* _WHAT YOU SHOULD DO_
Find the word "tecnologie" in the records below. List each line containing it.

(Records from a collection)
::::::::

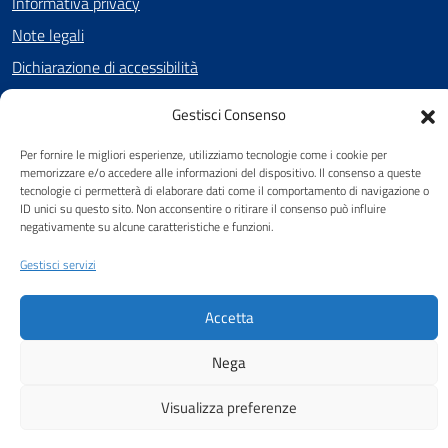
Informativa privacy
Note legali
Dichiarazione di accessibilità
Cookie Policy (UE)
Gestisci Consenso
Per fornire le migliori esperienze, utilizziamo tecnologie come i cookie per
memorizzare e/o accedere alle informazioni del dispositivo. Il consenso a queste
SEGUICI SU
tecnologie ci permetterà di elaborare dati come il comportamento di navigazione o
ID unici su questo sito. Non acconsentire o ritirare il consenso può influire
Facebook
negativamente su alcune caratteristiche e funzioni.
Gestisci servizi
Attuazione Misure PNRR
Accetta
Piano di miglioramento del sito
Nega
Visualizza preferenze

::::::::

* _SOLUTION FOR THIS TASK_
Per fornire le migliori esperienze, utilizziamo tecnologie come i cookie per
tecnologie ci permetterà di elaborare dati come il comportamento di navigazione o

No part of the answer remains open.